Thursday, October 13, 2011

Then I’m strong…

Last March, I tried making a “poor man’s green bean casserole.” And it was bad. Very bad. Desperately terrible. Multiple things went wrong- substandard ingredients, haphazard planning. But the biggest issue was, I realized latter, my overcompensating for weak sauce.

Here’s what happened. I gathered stirred everything together and let the casserole bake. After pulling it from the oven, I dutifully dipped in my tasting spoon. But it didn’t taste like I’d expected; indeed, it barely tasted at all! So to ‘spice things up,’ I added extra ingredients, then seasoned the concoction with (way too much) salt.
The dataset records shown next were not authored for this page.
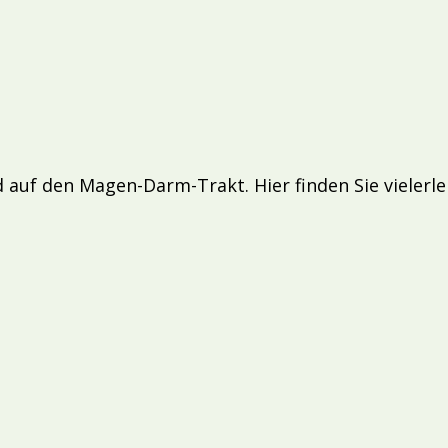
 auf den Magen-Darm-Trakt. Hier finden Sie vielerle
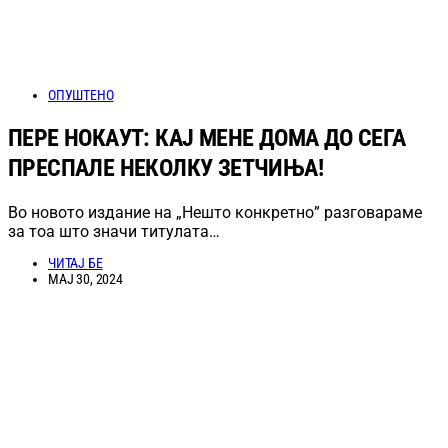
ОПУШТЕНО
ПЕРЕ НОКАУТ: КАЈ МЕНЕ ДОМА ДО СЕГА
ПРЕСПАЛЕ НЕКОЛКУ ЗЕТЧИЊА!
Во новото издание на „Нешто конкретно” разговараме
за тоа што значи титулата…
ЧИТАЈ БЕ
МАЈ 30, 2024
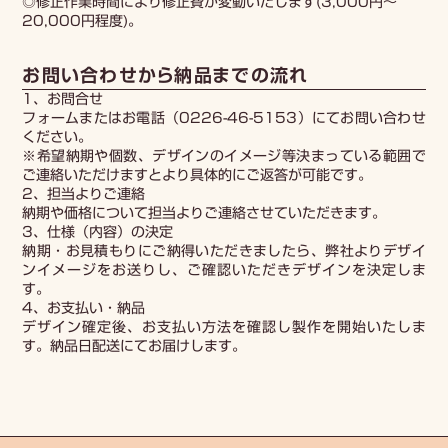
◎修正作業時間により修正費が変動いたします(3,000円～
20,000円程度)。
お問い合わせから納品までの流れ
1、お問合せ
フォームまたはお電話（0226-46-5153）にてお問い合わせ
ください。
※希望納期や個数、デザインのイメージ等決まっている範囲で
ご連絡いただけますとより具体的にご返答が可能です。
2、担当よりご連絡
納期や価格について担当よりご連絡させていただきます。
3、仕様（内容）の決定
納期・お見積もりにご納得いただきましたら、弊社よりデザイ
ンイメージをお送りし、ご確認いただきデザインを決定しま
す。
4、お支払い・納品
デザイン確定後、お支払い方法を確認し製作を開始いたしま
す。納品日配送にてお届けします。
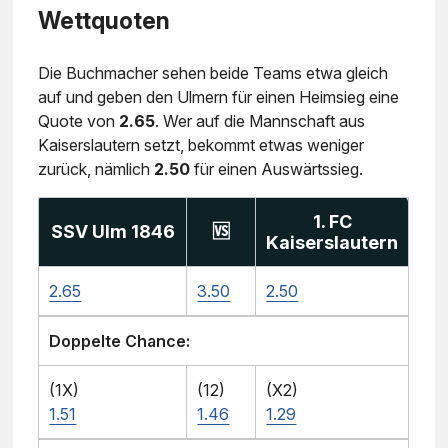
Wettquoten
Die Buchmacher sehen beide Teams etwa gleich
auf und geben den Ulmern für einen Heimsieg eine
Quote von
2.65
. Wer auf die Mannschaft aus
Kaiserslautern setzt, bekommt etwas weniger
zurück, nämlich
2.50
für einen Auswärtssieg.
1. FC
SSV Ulm 1846
🆚
Kaiserslautern
2.65
3.50
2.50
Doppelte Chance:
(1X)
(12)
(X2)
1.51
1.46
1.29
When the next tasting revealed I’d overdone the saltiness, I added more extra ingredients and tasted again. This led to another round of seasoning, then another round of spices, until the flavor profile became more muddled than my fifth grade band practice.

Now, I’m certain experienced cooks would have much to critique. But what I learned from the failure was the value of incremental pacing. Especially when a sauce is weak, ‘shock and awe’ is not the best strategy for making it edible. Pinches of paprika perhaps, a miniscule measurement of marjoram…maybe. But handfuls of sodium and ounces of cayenne can put sauce past the point of no return. Quickly. I should’ve remembered my Aesop’s fables, and proceeded tortoise like- Slow and Steady. It may not have worked anyway, but would’ve given the food a fighting chance.
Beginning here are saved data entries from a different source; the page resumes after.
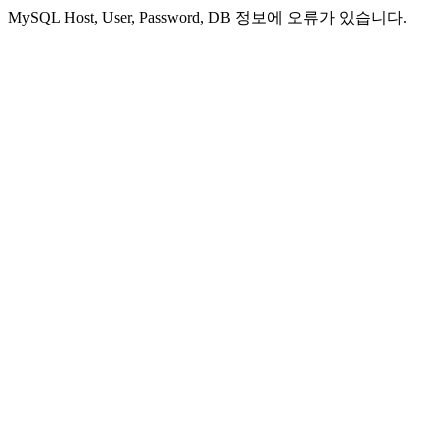
MySQL Host, User, Password, DB 정보에 오류가 있습니다.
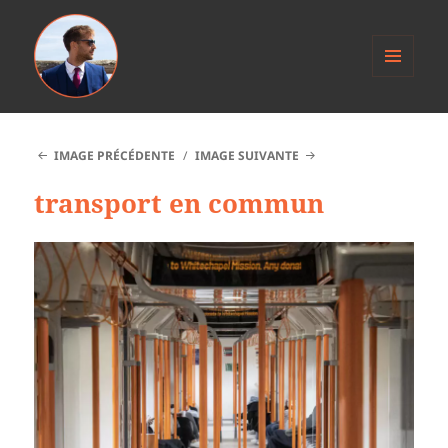
MENU
ET
Anthony Jacob
WIDGETS
IMAGE PRÉCÉDENTE
IMAGE SUIVANTE
transport en commun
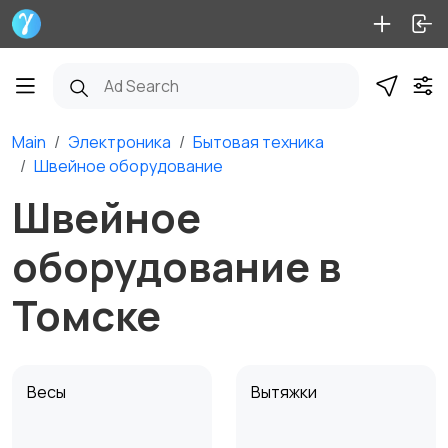
Main
Электроника
Бытовая техника
Швейное оборудование
Швейное
оборудование в
Томске
Весы
Вытяжки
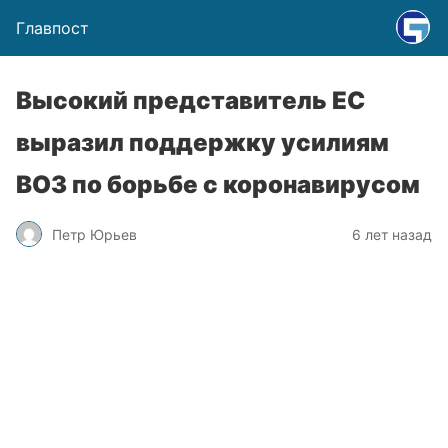
Главпост
Высокий представитель ЕС
выразил поддержку усилиям
ВОЗ по борьбе с коронавирусом
Петр Юрьев
6 лет назад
I mention this regrettable episode in light of something I did last week. As part of this year’s CROP Walk, I fasted for a day in solidarity with the hungry folk for whom we walked. I’ve fasted before, and each time is unique. So what struck me this time was how weak I felt as the day went on. Certainly, the feeling was relative. Skipping a few meals is far from what famine-stricken Somalis are currently enduring. Nevertheless, as I performed simple tasks or ran errands, what started with slight hunger pains become a full-bodied yearning for sustenance. And what surprised most was how distracting that was; the large disruption this emerging weakness imposed on my ability to focus or think.
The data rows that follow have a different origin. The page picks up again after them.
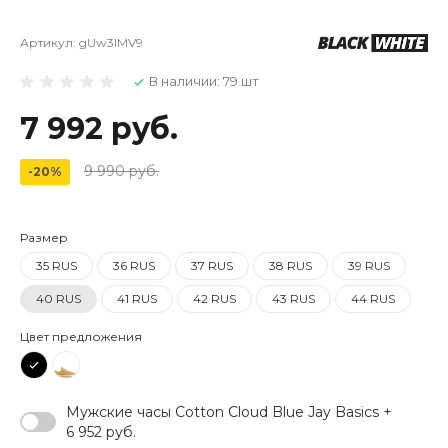
Артикул:
gUw3IMV9
В наличии: 79 шт
7 992 руб.
9 990 руб.
-20%
Размер
35 RUS
36 RUS
37 RUS
38 RUS
39 RUS
40 RUS
41 RUS
42 RUS
43 RUS
44 RUS
Цвет предложения
Мужские часы Cotton Cloud Blue Jay Basics +
6 952 руб.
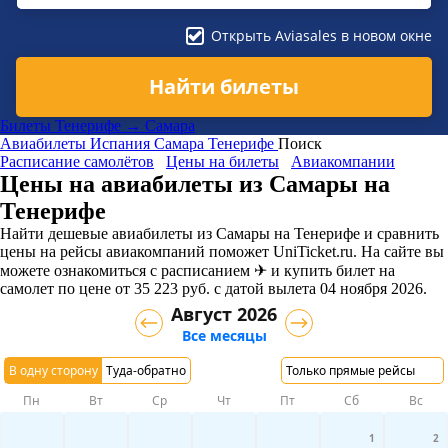
Открыть Aviasales в новом окне
Найти билеты
Билеты Тенерифе → Самара
Авиабилеты
Испания
Самара
Тенерифе
Поиск
Расписание самолётов
Цены на билеты
Авиакомпании
Цены на авиабилеты из Самары на
Тенерифе
Найти дешевые авиабилеты из Самары на Тенерифе и сравнить
цены на рейсы авиакомпаний поможет UniTicket.ru. На сайте вы
можете ознакомиться с расписанием ✈ и купить билет на
самолет
по цене
от
35 223
руб.
с датой вылета 04 ноября 2026.
Август 2026
Все месяцы
В одну сторону
Туда-обратно
Только прямые рейсы
Пн
Вт
Ср
Чт
Пт
Сб
Вс
1
2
Which prompted a spiritual question: When you feel weak, is it helpful to summon all your strength and try overwhelming weakness with a kind of spiritual/psychical ‘shock and awe’? Or is that counter-productive? Take, for example, the experience of starting something new (a ministry at church, workout regime, pattern of behavior, prayer routine). Almost regardless of what it is, a newbie will feel vulnerable, even ‘weak.’ Yes, you might really want to do this new thing; saw how meaningful it was for others. But it requires learning much you don’t know, building skills you don’t have, letting go of old habits and occasionally failing. Some, of course, try the shock and awe method- work at it real hard, non-stop until they no longer feel uncomfortable. But how many diets have been scuttled by pushing too hard, too soon? Getting good at something takes repetition, and so for most folk, patience.

A favorite section of mine in the Bible deals with cultivating patience as regards weakness. It may not work for everything, but it’s worth pondering. In 2 Corinthians 12, regarding an unnamed weakness, Paul hears God say, “My grace is sufficient for you. For my power is made perfect in weakness.” In other words, rather than battle what troubled him with the strength of his psychological fortitude, instead Paul practiced turning it over to God. Which wasn’t a one-time experience. But that makes sense. Ever asked for forgiveness? Or tried forgiving someone else? Didn’t happen all at once, did it? But, if you took time to cultivate spiritual endurance by regularly admitting your need for God’s grace, that may not have made things easy, but I’d bet it helped. A lot!

Certainly, when I felt weak while fasting, it was better to admit that feeling and release it to God, rather than scold myself for not trying harder to focus better. With that tactic, the weakness didn’t dissipate immediately. But as I repeated, slowly but surely I felt better.